Of the entries that follow, how many lines hold the string "unlock"? Write the number and nothing more.

▶ **Extracted page text data**
Content starts

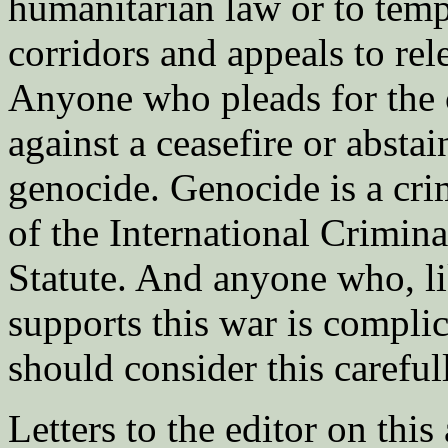
humanitarian law or to tem
corridors and appeals to rel
Anyone who pleads for the 
against a ceasefire or abstai
genocide. Genocide is a cri
of the International Crimin
Statute. And anyone who, l
supports this war is compl
should consider this careful
Letters to the editor on this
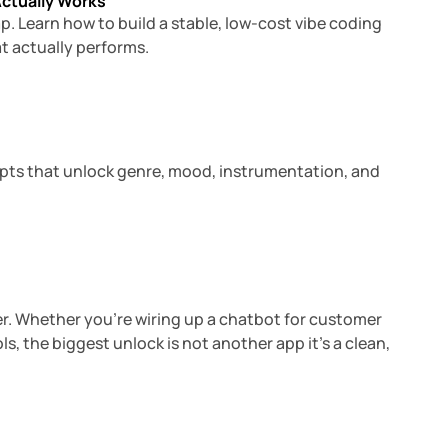
Actually Works
ap. Learn how to build a stable, low-cost vibe coding
t actually performs.
15 min read
mpts that unlock genre, mood, instrumentation, and
6 min read
r. Whether you’re wiring up a chatbot for customer
, the biggest unlock is not another app it’s a clean,
4 min read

Content ends

▶ **Task result**
2